The harness source under modules/example-harness/shared/src/main/scala/net/andimiller/mcp/examples/harness/ is split into focused files worth reading in order:

File	Shows
`Main.scala`	Wiring: load `.mcp.json`, build the LLM client, build the shared `ClientHandler`, open every server, collect tools and prompts, hand off to `Repl.run`.
`McpClients.scala`	One function per `McpServerSpec` that returns a `Resource[F, McpClient[F]]` — both `StdioMcpClient.builder` and `StreamableHttpMcpClient.builder`.
`ClientHandlers.scala`	The capability advertisement (`sampling`, `elicitation` with `form`) and dispatch by method name.
`SamplingHandler.scala`	`sampling/createMessage` → forward to `OpenAiClient.chat`, shape the response back into the MCP wire format.
`ElicitationHandler.scala`	`elicitation/create` → walk the schema's `properties`, prompt the terminal field-by-field, type-coerce, return an `accept` / `cancel` response.
`ToolBridge.scala`	Aggregate every server's tools into a single OpenAI-shaped tool list with namespaced names; route tool calls back to the right `McpClient`; synthesise `list_resources` / `read_resource` tools for servers that advertise resources.
`PromptBridge.scala`	Surface MCP prompts as `/prompt …` slash commands; convert `PromptMessage` content into OpenAI `ChatMessage`s.

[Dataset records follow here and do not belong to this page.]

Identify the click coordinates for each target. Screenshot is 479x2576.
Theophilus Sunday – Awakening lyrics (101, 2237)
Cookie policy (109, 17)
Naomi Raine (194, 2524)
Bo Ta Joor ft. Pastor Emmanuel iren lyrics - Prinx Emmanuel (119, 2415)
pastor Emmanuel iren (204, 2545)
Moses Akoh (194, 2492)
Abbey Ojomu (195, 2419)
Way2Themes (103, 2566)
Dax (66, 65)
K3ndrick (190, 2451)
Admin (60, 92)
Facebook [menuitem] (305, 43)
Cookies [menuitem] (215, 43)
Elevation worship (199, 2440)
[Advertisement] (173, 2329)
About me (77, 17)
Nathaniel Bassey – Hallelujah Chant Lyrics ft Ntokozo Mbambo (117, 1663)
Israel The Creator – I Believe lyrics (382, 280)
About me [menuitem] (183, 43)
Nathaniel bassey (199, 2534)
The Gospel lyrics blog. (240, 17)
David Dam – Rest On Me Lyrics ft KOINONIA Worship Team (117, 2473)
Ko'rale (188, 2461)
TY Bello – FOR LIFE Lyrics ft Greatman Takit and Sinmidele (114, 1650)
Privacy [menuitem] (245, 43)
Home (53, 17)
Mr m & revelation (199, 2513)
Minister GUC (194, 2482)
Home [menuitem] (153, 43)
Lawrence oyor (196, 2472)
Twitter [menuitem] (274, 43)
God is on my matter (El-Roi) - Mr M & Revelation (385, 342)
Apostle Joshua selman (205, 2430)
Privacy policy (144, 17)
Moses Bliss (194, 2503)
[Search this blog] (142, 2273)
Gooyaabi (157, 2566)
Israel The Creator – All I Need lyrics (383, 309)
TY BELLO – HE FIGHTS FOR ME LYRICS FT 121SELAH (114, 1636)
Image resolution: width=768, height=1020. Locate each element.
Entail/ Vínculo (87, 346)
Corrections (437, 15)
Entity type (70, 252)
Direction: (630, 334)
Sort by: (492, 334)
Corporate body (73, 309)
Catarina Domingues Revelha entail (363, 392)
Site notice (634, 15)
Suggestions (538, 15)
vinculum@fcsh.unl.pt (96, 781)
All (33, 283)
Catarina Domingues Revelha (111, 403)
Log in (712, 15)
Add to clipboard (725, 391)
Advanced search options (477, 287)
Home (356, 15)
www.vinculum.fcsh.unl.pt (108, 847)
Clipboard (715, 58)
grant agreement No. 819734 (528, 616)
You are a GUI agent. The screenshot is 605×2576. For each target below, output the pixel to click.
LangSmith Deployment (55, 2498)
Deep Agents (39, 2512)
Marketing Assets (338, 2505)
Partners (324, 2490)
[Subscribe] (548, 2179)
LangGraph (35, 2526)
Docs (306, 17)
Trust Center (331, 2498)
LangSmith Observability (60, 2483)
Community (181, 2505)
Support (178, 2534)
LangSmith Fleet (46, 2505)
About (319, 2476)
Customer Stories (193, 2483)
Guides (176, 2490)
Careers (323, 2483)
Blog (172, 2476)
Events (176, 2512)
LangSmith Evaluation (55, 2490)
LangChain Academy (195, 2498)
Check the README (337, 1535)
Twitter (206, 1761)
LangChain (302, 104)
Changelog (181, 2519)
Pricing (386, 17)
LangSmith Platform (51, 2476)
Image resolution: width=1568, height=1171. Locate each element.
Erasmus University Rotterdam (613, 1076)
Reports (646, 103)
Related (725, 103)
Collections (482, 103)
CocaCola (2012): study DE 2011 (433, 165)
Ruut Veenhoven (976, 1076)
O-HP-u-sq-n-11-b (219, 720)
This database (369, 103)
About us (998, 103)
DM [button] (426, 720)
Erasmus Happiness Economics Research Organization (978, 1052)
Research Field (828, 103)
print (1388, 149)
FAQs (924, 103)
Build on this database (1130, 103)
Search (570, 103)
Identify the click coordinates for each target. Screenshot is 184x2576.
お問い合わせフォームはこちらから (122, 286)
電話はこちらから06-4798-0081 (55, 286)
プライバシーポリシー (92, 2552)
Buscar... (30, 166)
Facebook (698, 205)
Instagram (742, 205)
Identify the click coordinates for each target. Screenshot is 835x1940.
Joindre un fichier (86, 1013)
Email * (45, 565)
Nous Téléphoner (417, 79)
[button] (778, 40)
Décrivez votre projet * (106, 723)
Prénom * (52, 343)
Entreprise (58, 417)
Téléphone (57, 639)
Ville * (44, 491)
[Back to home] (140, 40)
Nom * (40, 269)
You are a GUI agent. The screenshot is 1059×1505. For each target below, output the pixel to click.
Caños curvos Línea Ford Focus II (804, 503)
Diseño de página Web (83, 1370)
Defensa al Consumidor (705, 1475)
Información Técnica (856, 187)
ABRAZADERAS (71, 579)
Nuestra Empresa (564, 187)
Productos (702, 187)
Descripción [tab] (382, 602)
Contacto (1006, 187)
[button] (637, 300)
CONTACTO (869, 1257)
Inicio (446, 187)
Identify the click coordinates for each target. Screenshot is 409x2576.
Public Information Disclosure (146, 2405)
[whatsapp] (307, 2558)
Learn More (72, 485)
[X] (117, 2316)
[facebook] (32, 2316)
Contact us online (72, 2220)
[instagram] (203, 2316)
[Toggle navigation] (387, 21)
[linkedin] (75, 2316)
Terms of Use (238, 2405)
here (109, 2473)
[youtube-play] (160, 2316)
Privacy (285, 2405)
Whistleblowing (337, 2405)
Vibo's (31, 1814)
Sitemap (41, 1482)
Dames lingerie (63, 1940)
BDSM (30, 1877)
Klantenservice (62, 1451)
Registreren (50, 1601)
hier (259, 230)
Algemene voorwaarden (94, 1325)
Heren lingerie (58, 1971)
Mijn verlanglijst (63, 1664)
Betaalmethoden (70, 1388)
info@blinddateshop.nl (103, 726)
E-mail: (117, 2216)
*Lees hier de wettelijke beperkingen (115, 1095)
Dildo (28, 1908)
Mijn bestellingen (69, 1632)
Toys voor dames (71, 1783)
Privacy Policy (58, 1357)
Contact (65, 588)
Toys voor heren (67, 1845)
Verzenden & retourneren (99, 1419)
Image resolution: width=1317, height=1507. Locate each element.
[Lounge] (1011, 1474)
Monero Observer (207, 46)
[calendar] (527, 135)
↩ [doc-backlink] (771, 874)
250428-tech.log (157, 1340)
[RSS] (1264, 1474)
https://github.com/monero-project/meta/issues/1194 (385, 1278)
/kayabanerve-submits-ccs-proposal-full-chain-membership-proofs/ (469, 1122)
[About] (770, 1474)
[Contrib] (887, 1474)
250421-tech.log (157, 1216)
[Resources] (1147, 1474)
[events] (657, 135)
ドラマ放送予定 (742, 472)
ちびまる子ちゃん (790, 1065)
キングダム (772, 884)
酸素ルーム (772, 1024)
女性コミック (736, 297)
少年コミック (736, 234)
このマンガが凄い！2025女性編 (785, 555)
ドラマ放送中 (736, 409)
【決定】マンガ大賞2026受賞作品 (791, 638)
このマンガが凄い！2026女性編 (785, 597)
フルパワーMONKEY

`Notifications.scala`	One background fiber per server that drains `client.notifications` and prints them dim.
`Repl.scala`	The chat loop: streaming output with separate "content" and "thinking" lanes, tool-call hops bounded by `MaxToolHops`, slash-command dispatch.
`OpenAiClient.scala` / `OpenAiTypes.scala`	A tiny OpenAI-compatible chat client (single POST or streaming SSE) plus the wire types it needs.

Together they're a worked answer to "what does it take to plug an LLM into an arbitrary set of MCP servers." Most of the protocol-level plumbing is upstream in McpClient and ClientHandler — the harness is mostly bridging code between MCP shapes and OpenAI shapes.